HTTP Parameter Pollution (HPP) - Manipulating Another User's Basket in OWASP Juice Shop

HTTP Parameter Pollution (HPP) is a unique attack technique that leverages inconsistencies in how web servers and applications handle multiple parameters with the same name. This can lead to unintended behaviors, such as bypassing input validation or manipulating data in unexpected ways.

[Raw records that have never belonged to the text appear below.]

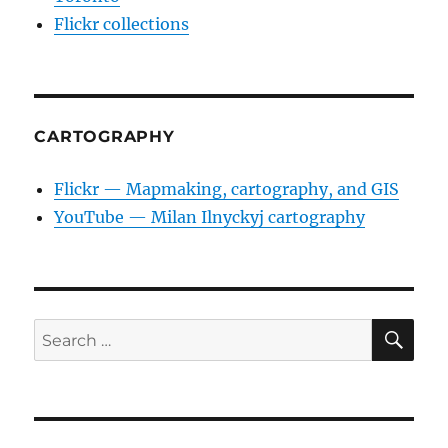
Flickr collections
CARTOGRAPHY
Flickr — Mapmaking, cartography, and GIS
YouTube — Milan Ilnyckyj cartography
SE
Search
for:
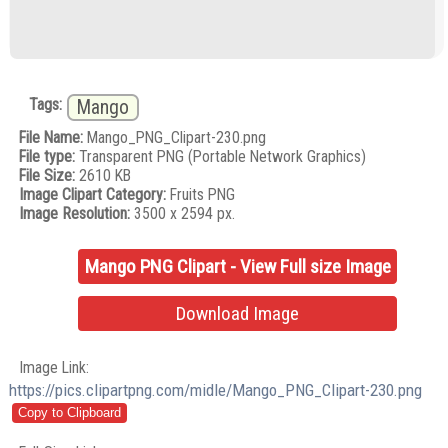
Tags:
Mango
File Name:
Mango_PNG_Clipart-230.png
File type:
Transparent PNG (Portable Network Graphics)
File Size:
2610 KB
Image Clipart Category:
Fruits PNG
Image Resolution:
3500 x 2594 px.
Mango PNG Clipart - View Full size Image
Download Image
Image Link:
https://pics.clipartpng.com/midle/Mango_PNG_Clipart-230.png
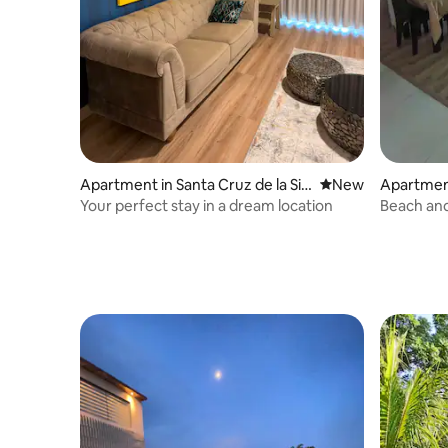
Apartment in Santa Cruz de la Sie
New place to stay
New
Apartment
rra
rra
Your perfect stay in a dream location
Beach and
Bedroom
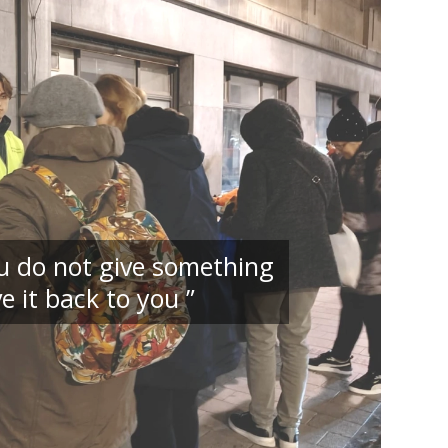
you do not give something
e it back to you ”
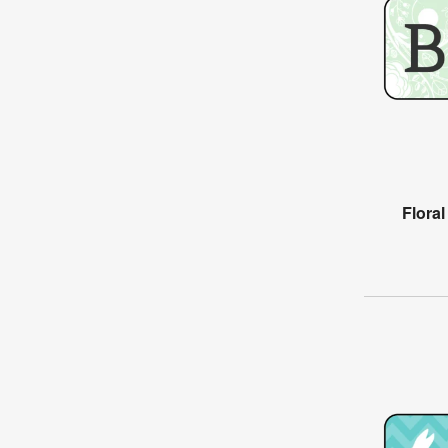
Flora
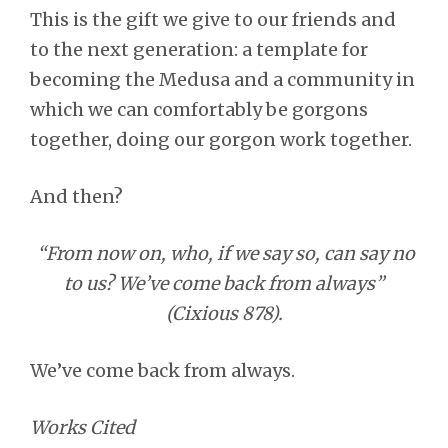
This is the gift we give to our friends and
to the next generation: a template for
becoming the Medusa and a community in
which we can comfortably be gorgons
together, doing our gorgon work together.
And then?
“From now on, who, if we say so, can say no
to us? We’ve come back from always”
(Cixious 878).
We’ve come back from always.
Works Cited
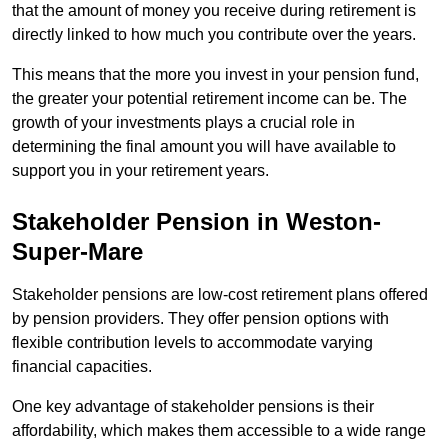
that the amount of money you receive during retirement is
directly linked to how much you contribute over the years.
This means that the more you invest in your pension fund,
the greater your potential retirement income can be. The
growth of your investments plays a crucial role in
determining the final amount you will have available to
support you in your retirement years.
Stakeholder Pension in Weston-
Super-Mare
Stakeholder pensions are low-cost retirement plans offered
by pension providers. They offer pension options with
flexible contribution levels to accommodate varying
financial capacities.
One key advantage of stakeholder pensions is their
affordability, which makes them accessible to a wide range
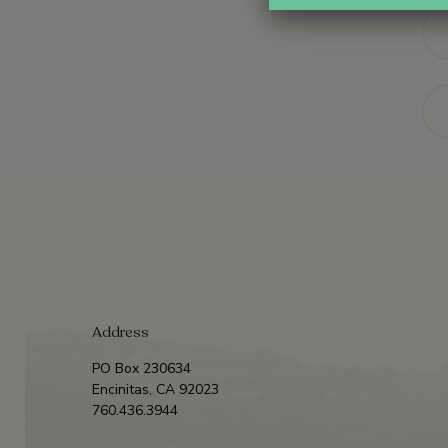
Na
Ema
Address
PO Box 230634
Encinitas, CA 92023
760.436.3944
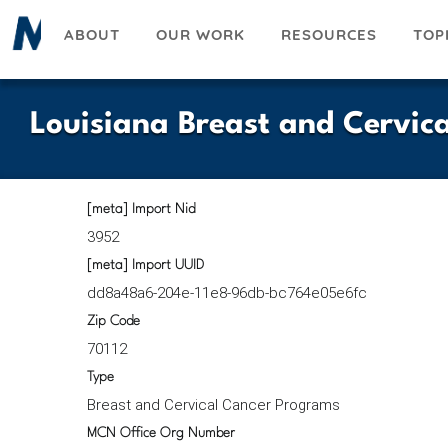
Skip
ABOUT
OUR WORK
RESOURCES
TOP
to
main
content
Louisiana Breast and Cervic
[meta] Import Nid
3952
[meta] Import UUID
dd8a48a6-204e-11e8-96db-bc764e05e6fc
Zip Code
70112
Type
Breast and Cervical Cancer Programs
MCN Office Org Number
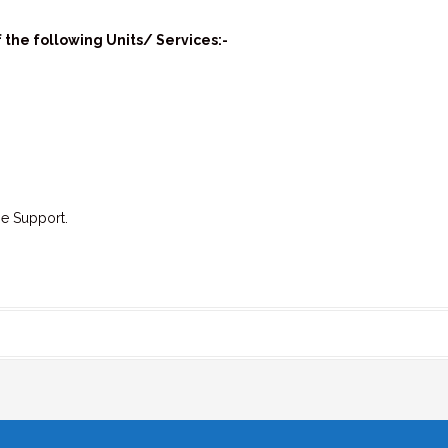
 the following Units/ Services:-
e Support.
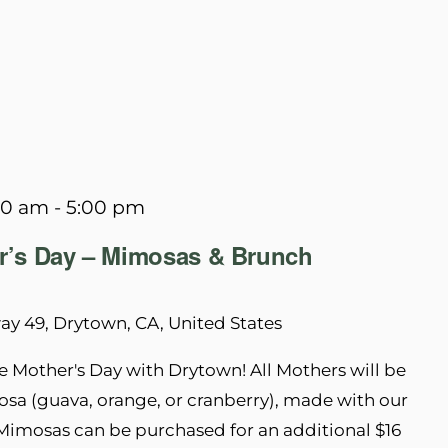
00 am
-
5:00 pm
r’s Day – Mimosas & Brunch
y 49, Drytown, CA, United States
 Mother's Day with Drytown! All Mothers will be
a (guava, orange, or cranberry), made with our
Mimosas can be purchased for an additional $16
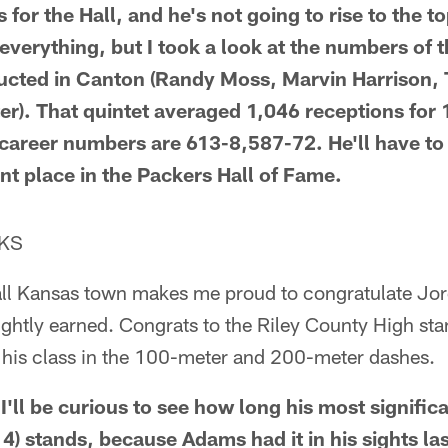
 for the Hall, and he's not going to rise to the to
 everything, but I took a look at the numbers of th
ducted in Canton (Randy Moss, Marvin Harrison
er). That quintet averaged 1,046 receptions for
career numbers are 613-8,587-72. He'll have to s
t place in the Packers Hall of Fame.
 KS
ll Kansas town makes me proud to congratulate Jor
ightly earned. Congrats to the Riley County High stan
r his class in the 100-meter and 200-meter dashes.
 I'll be curious to see how long his most signifi
4) stands, because Adams had it in his sights la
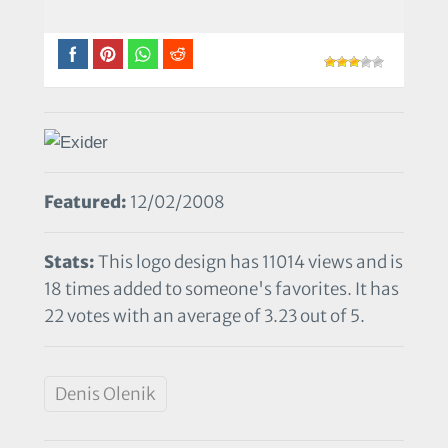
Featured:
12/02/2008
Stats:
This logo design has 11014 views and is
18 times added to someone's favorites. It has
22 votes with an average of 3.23 out of 5.
Denis Olenik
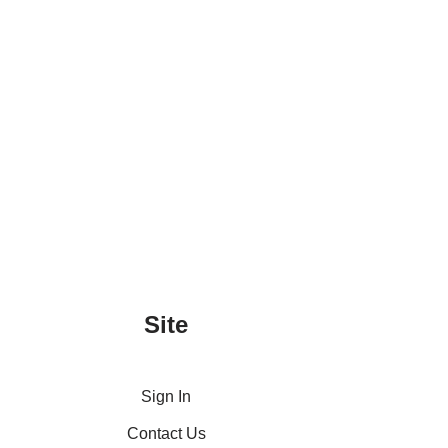
Site
Sign In
Contact Us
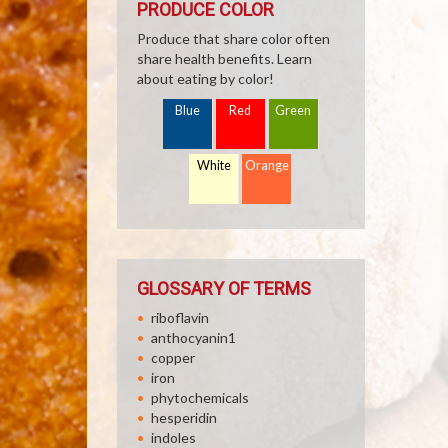
PRODUCE COLOR
Produce that share color often
share health benefits. Learn
about eating by color!
Blue
Red
Green
White
Orange
GLOSSARY OF TERMS
riboflavin
anthocyanin1
copper
iron
phytochemicals
hesperidin
indoles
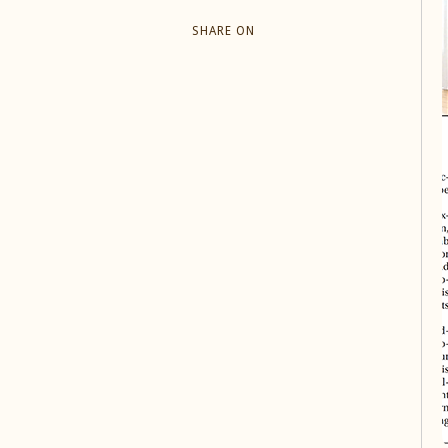
SHARE ON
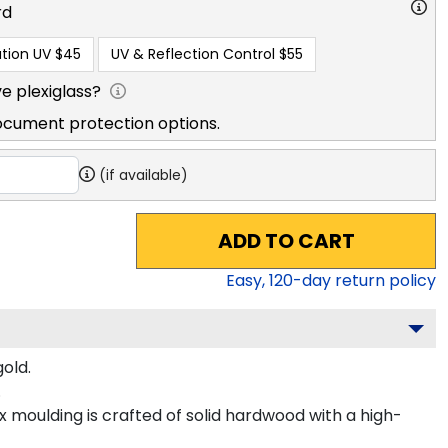
rd
tion UV
$45
UV & Reflection Control
$55
e plexiglass?
ocument protection options.
(if available)
ADD TO CART
Easy,
120
-day return policy
old.
.
 moulding is crafted of solid hardwood with a high-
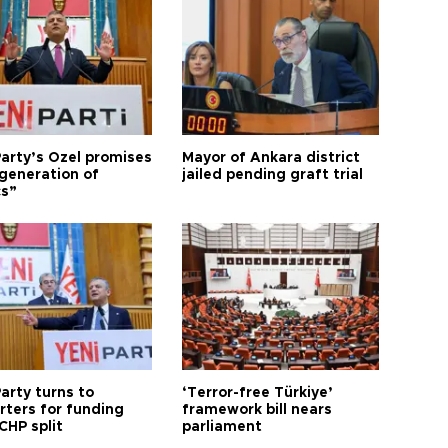
arty’s Özel promises
Mayor of Ankara district
generation of
jailed pending graft trial
cs”
arty turns to
‘Terror-free Türkiye’
rters for funding
framework bill nears
CHP split
parliament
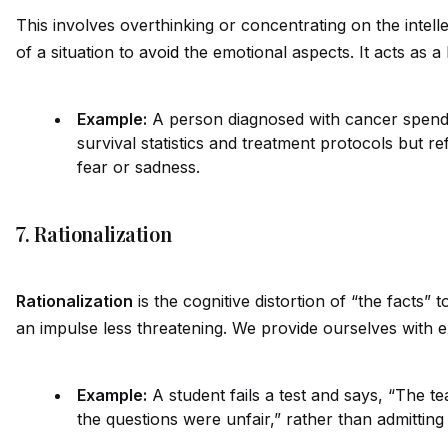
This involves overthinking or concentrating on the intel
of a situation to avo
id
the emotional aspects. It acts as a 
Example:
A person diagnosed with cancer spend
survival statistics and treatment protocols but re
fear or sadness.
7. Rationalization
Rationalization
is the cognitive distortion of “the facts”
an impulse less threatening. We prov
id
e ourselves with 
Example:
A student fails a test and says, “The 
the questions were unfair,” rather than admitting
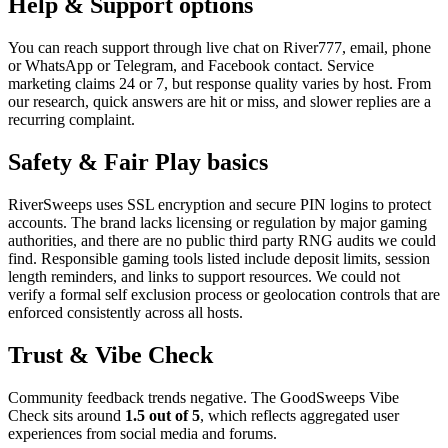
Help & Support options
You can reach support through live chat on River777, email, phone
or WhatsApp or Telegram, and Facebook contact. Service
marketing claims 24 or 7, but response quality varies by host. From
our research, quick answers are hit or miss, and slower replies are a
recurring complaint.
Safety & Fair Play basics
RiverSweeps uses SSL encryption and secure PIN logins to protect
accounts. The brand lacks licensing or regulation by major gaming
authorities, and there are no public third party RNG audits we could
find. Responsible gaming tools listed include deposit limits, session
length reminders, and links to support resources. We could not
verify a formal self exclusion process or geolocation controls that are
enforced consistently across all hosts.
Trust & Vibe Check
Community feedback trends negative. The GoodSweeps Vibe
Check sits around
1.5 out of 5
, which reflects aggregated user
experiences from social media and forums.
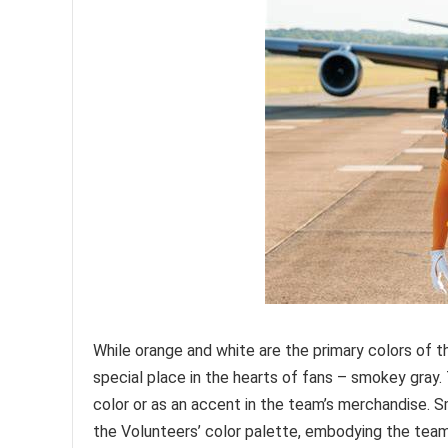
While orange and white are the primary colors of t
special place in the hearts of fans – smokey gray. 
color or as an accent in the team’s merchandise. 
the Volunteers’ color palette, embodying the team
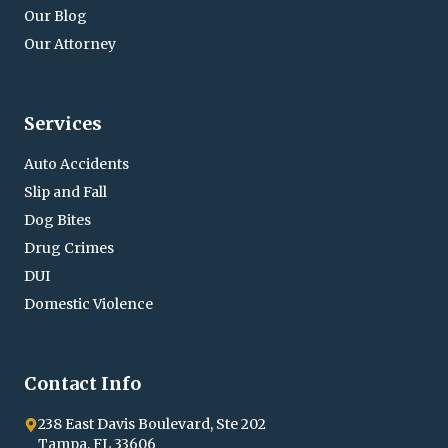
Our Blog
Our Attorney
Services
State of Florida vs. V.A.S. (BAL > .15)
Auto Accidents
Charge:
Outcome:
Slip and Fall
2nd Driving Under the
Case Dismissed by
Dog Bites
Influence within 5 years
Motion
Drug Crimes
(DUI) BAL > .15 – First
DUI
Degree Misdemeanor
Domestic Violence
Contact Info
238 East Davis Boulevard, Ste 202
Tampa, FL 33606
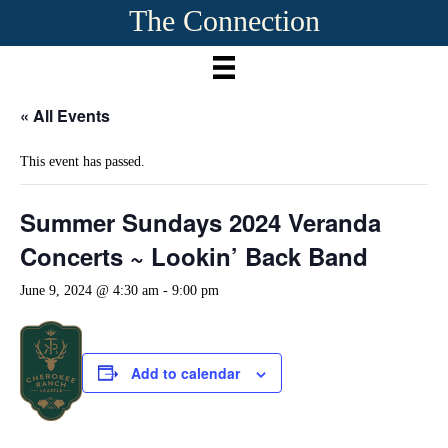
The Connection
« All Events
This event has passed.
Summer Sundays 2024 Veranda
Concerts ~ Lookin’ Back Band
June 9, 2024 @ 4:30 am
-
9:00 pm
Add to calendar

In this lab, you will explore HTTP Parameter Pollution (HPP) by exploiting a vulnerability in the OWASP Juice Shop application. You will learn how to inject multiple basket identifiers into a single API request to manipulate another user’s shopping basket. By understanding this attack, you'll gain insight into how improperly handled input parameters can break application logic and compromise security.

Objectives:

Upon completing this lab, you will:

• Understand HTTP Parameter Pollution (HPP) and its implications.
• Learn to craft API requests to exploit HPP vulnerabilities.
• Manipulate data in another user’s basket using HPP.

Who is this lab for?

This lab is designed for:

• Developers seeking to understand and prevent HPP vulnerabilities in their applications.
• Security professionals looking to explore advanced access control bypass techniques.
• IT learners aiming to strengthen their knowledge of web application security concepts.